__WORK INSTRUCTION__. In the records below, find the line containing "IPR/Patents", then extract that line and all subsequent lines exactly, leaving out everything else.

__SOURCE MATERIAL__.
● ● ● ● ● ● ●

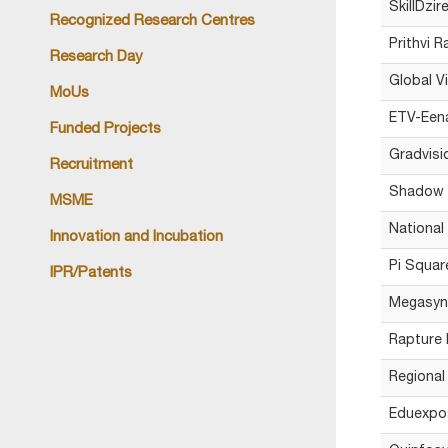
SkillDzir
Recognized Research Centres
Prithvi R
Research Day
Global V
MoUs
ETV-Eena
Funded Projects
Gradvisi
Recruitment
Shadow A
MSME
National
Innovation and Incubation
Pi Squar
IPR/Patents
Megasynt
Rapture 
Regional
Eduexpo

● ● ● ● ● ● ●

__RESULT__.
IPR/Patents
Megasynt
Rapture 
Regional
Eduexpo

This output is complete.